Accounting Principles Flashcards
What are the key financial statements that companies provide?
The key financial statements are:
* Profit and loss accounts
* Balance sheets
* Cash flow statements
What is the difference between management and financial accounts?
Management accounts are for internal use, while financial accounts are required by UK law.
What does a profit and loss account show?
It shows the incomes and expenditures of a company and the resulting profit or loss.
What does a balance sheet show?
It shows what a company owns (its assets) and what it owes (its liabilities) at a given point in time.
What is a cash flow statement?
It is the summary of the actual or anticipated ingoing and outgoing of cash in a firm over the accounting period.
What are capital allowances?
Tax relief on certain items purchased for the business, such as tools and equipment.
What are sinking funds?
Funds that are set aside for future expense or long-term debt.
What is insolvency?
An inability to pay debts where liabilities exceed assets.
What is Companies House?
An agency that incorporates and dissolves limited companies within the United Kingdom.
What does HMRC stand for?
His Majesties Revenue and Customs.
What are liquidity ratios?
They measure the ability of a company to pay off its current liabilities by converting its current assets into cash.
What is the liquidity ratio calculation?
Liquidity ratio = current assets / current liabilities.
What is the typical liquidity ratio?
The ratio is usually around 1.5, but it depends on the sector of activity.
What does a liquidity ratio of less than 0.75 indicate?
It can be an early indicator of insolvency.
What are profitability ratios?
They measure the performance of a company in generating its profits.
What is the trading profit margin ratio formula?
Trading profit margin ratio = turnover – (cost of sales / turnover).
What are financial gearing ratios?
They measure the financial structure of the company and are crucial indicators for suppliers of debt and equity.
What do highly geared companies rely on?
They rely mainly on borrowing.
Why do chartered quantity surveyors need to understand company accounts?
To aid in preparing their own business accounts and assessing the financial strength of contractors.
What is the purpose of a profit and loss account?
To monitor and measure profit (or loss) and assist in forecasting future performance.
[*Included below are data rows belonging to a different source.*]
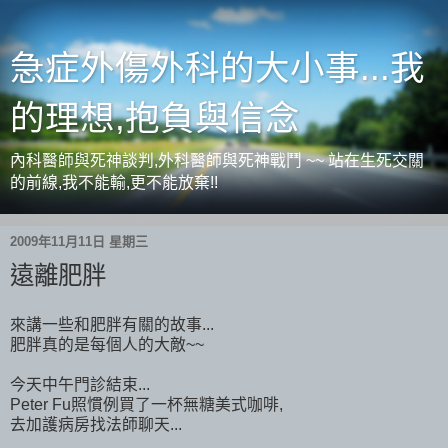
急症外傷外科的大小事...我
的理想,抱負與信念
內科醫師與死神談判,外科醫師與死神戰鬥 ~~ 站在生死交關
的前線,我不能輸,更不能放棄!!
2009年11月11日 星期三
遠離肥胖
來講一些和肥胖有關的故事...
肥胖真的是每個人的大敵~~
今天中午門診結束...
Peter Fu照慣例買了一杯無糖美式咖啡,
去加護病房找法師聊天...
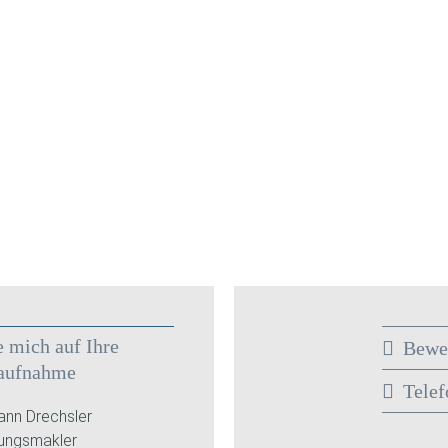
e mich auf Ihre
Bewe
aufnahme
Telef
nn Drechsler
rungsmakler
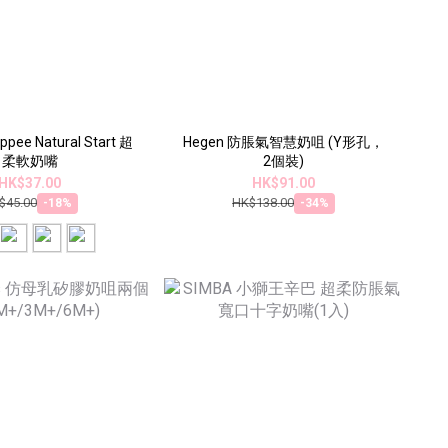
pee Natural Start 超
Hegen 防脹氣智慧奶咀 (Y形孔，
柔軟奶嘴
2個裝)
HK$37.00
HK$91.00
$45.00
HK$138.00
-18%
-34%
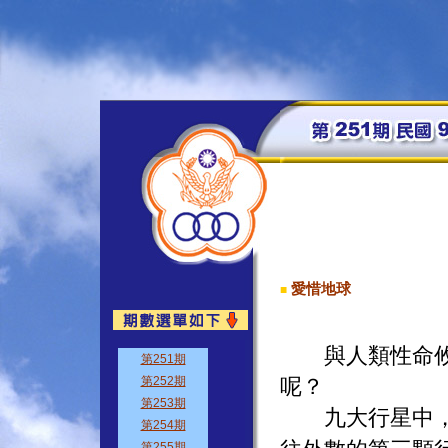
愛惜地球
■
與人類性命攸關
呢？
九大行星中，地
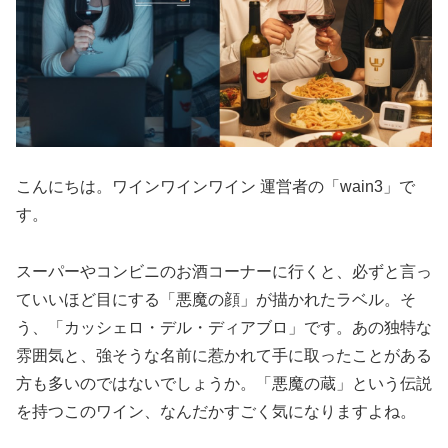
こんにちは。ワインワインワイン 運営者の「wain3」で
す。
スーパーやコンビニのお酒コーナーに行くと、必ずと言っ
ていいほど目にする「悪魔の顔」が描かれたラベル。そ
う、「カッシェロ・デル・ディアブロ」です。あの独特な
雰囲気と、強そうな名前に惹かれて手に取ったことがある
方も多いのではないでしょうか。「悪魔の蔵」という伝説
を持つこのワイン、なんだかすごく気になりますよね。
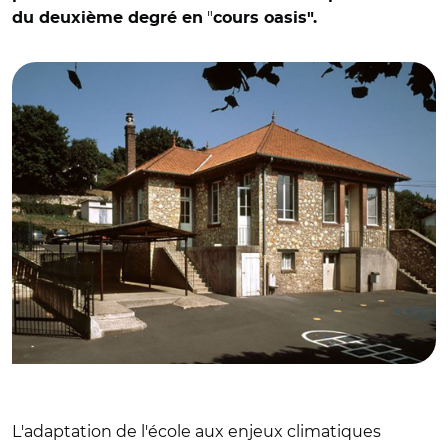
"
du deuxième degré en
cours oasis".
© Région Île-de-France, Laurent Kruszyk, ADAGP CC BY-
NC 3.0 FR
L'adaptation de l'école aux enjeux climatiques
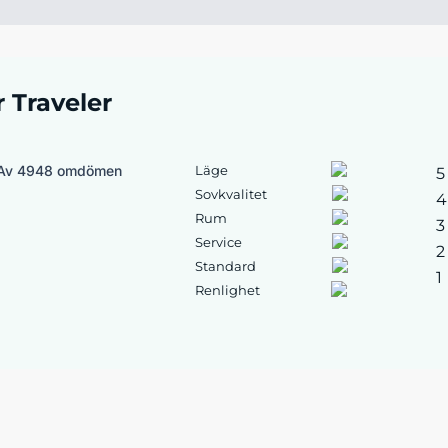
r Traveler
Av 4948 omdömen
Läge
5
Sovkvalitet
4
Rum
3
Service
2
Standard
1
Renlighet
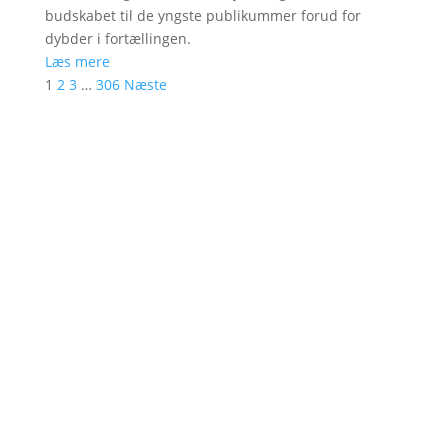
budskabet til de yngste publikummer forud for
dybder i fortællingen.
Læs mere
1
2
3
…
306
Næste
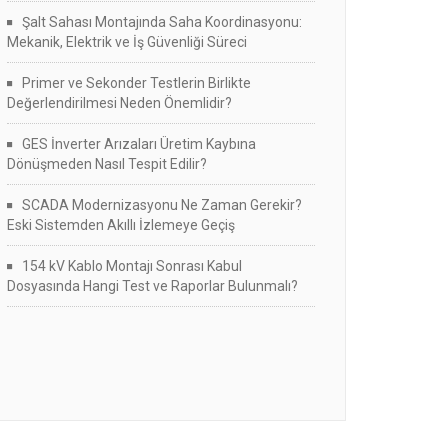
Şalt Sahası Montajında Saha Koordinasyonu:
Mekanik, Elektrik ve İş Güvenliği Süreci
Primer ve Sekonder Testlerin Birlikte
Değerlendirilmesi Neden Önemlidir?
GES İnverter Arızaları Üretim Kaybına
Dönüşmeden Nasıl Tespit Edilir?
SCADA Modernizasyonu Ne Zaman Gerekir?
Eski Sistemden Akıllı İzlemeye Geçiş
154 kV Kablo Montajı Sonrası Kabul
Dosyasında Hangi Test ve Raporlar Bulunmalı?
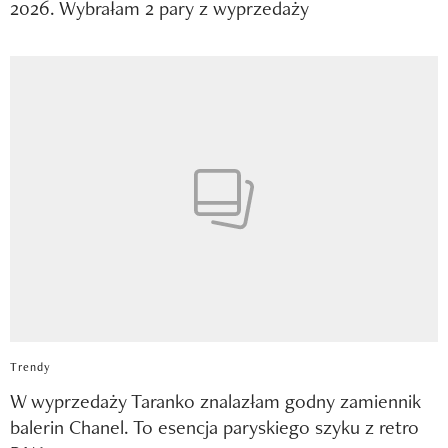
2026. Wybrałam 2 pary z wyprzedaży
Trendy
W wyprzedaży Taranko znalazłam godny zamiennik
balerin Chanel. To esencja paryskiego szyku z retro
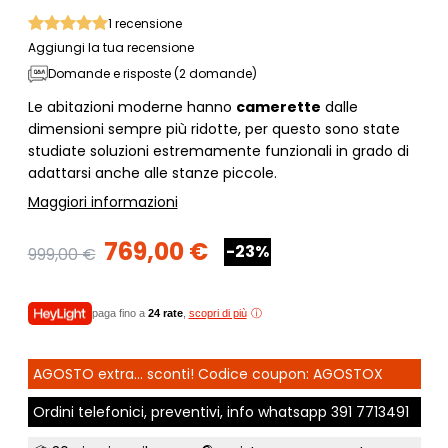
1
recensione
Aggiungi la tua recensione
Domande e risposte (2 domande)
Le abitazioni moderne hanno
camerette
dalle
dimensioni sempre più ridotte, per questo sono state
studiate soluzioni estremamente funzionali in grado di
adattarsi anche alle stanze piccole.
Maggiori informazioni
769,00 €
-23%
999,00 €
paga fino a
24 rate
,
scopri di più
AGOSTO extra... sconti! Codice coupon: AGOSTOX
Ordini telefonici, preventivi, info whatsapp
391 7713491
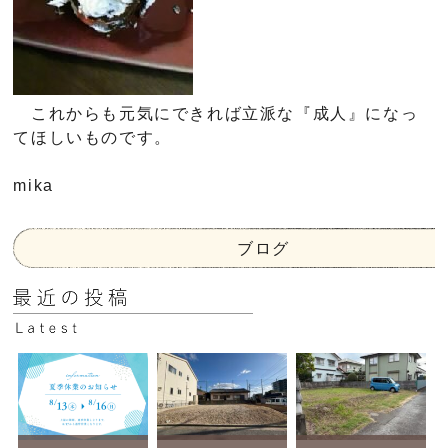
これからも元気にできれば立派な『成人』になっ
てほしいものです。
mika
ブログ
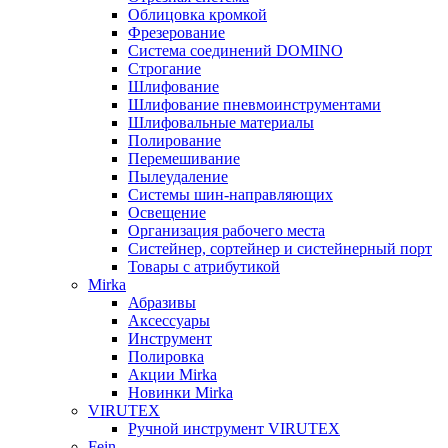
Облицовка кромкой
Фрезерование
Система соединений DOMINO
Строгание
Шлифование
Шлифование пневмоинструментами
Шлифовальные материалы
Полирование
Перемешивание
Пылеудаление
Системы шин-направляющих
Освещение
Организация рабочего места
Систейнер, сортейнер и систейнерный порт
Товары с атрибутикой
Mirka
Абразивы
Аксессуары
Инструмент
Полировка
Акции Mirka
Новинки Mirka
VIRUTEX
Ручной инструмент VIRUTEX
Fein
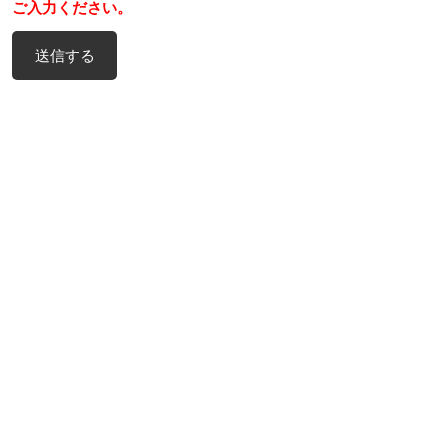
ご入力ください。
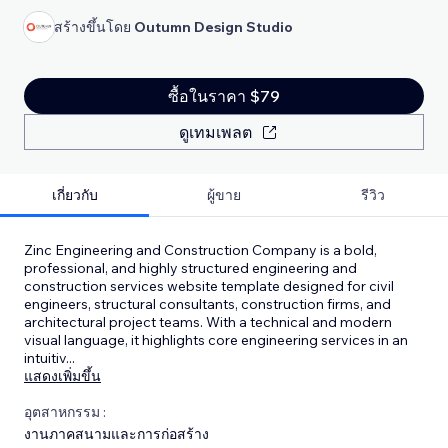
สร้างขึ้นโดย
Outumn Design Studio
ซื้อในราคา $79
ดูเทมเพลต
เกี่ยวกับ
ผู้ขาย
รีวิว
Zinc Engineering and Construction Company is a bold,
professional, and highly structured engineering and
construction services website template designed for civil
engineers, structural consultants, construction firms, and
architectural project teams. With a technical and modern
visual language, it highlights core engineering services in an
intuitiv
...
แสดงเพิ่มขึ้น
อุตสาหกรรม :
งานภาคสนามและการก่อสร้าง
What is the difference between debtors and creditors?
Creditors are owed money, while debtors owe money.
What are management accounts?
Accounts prepared by a company for internal management use.
What is a financial statement?
Forecasts of income and expenditure used as an analytical tool.
What does a profit and loss account demonstrate?
It demonstrates a company’s sales, running costs, and profit or loss over a financial period.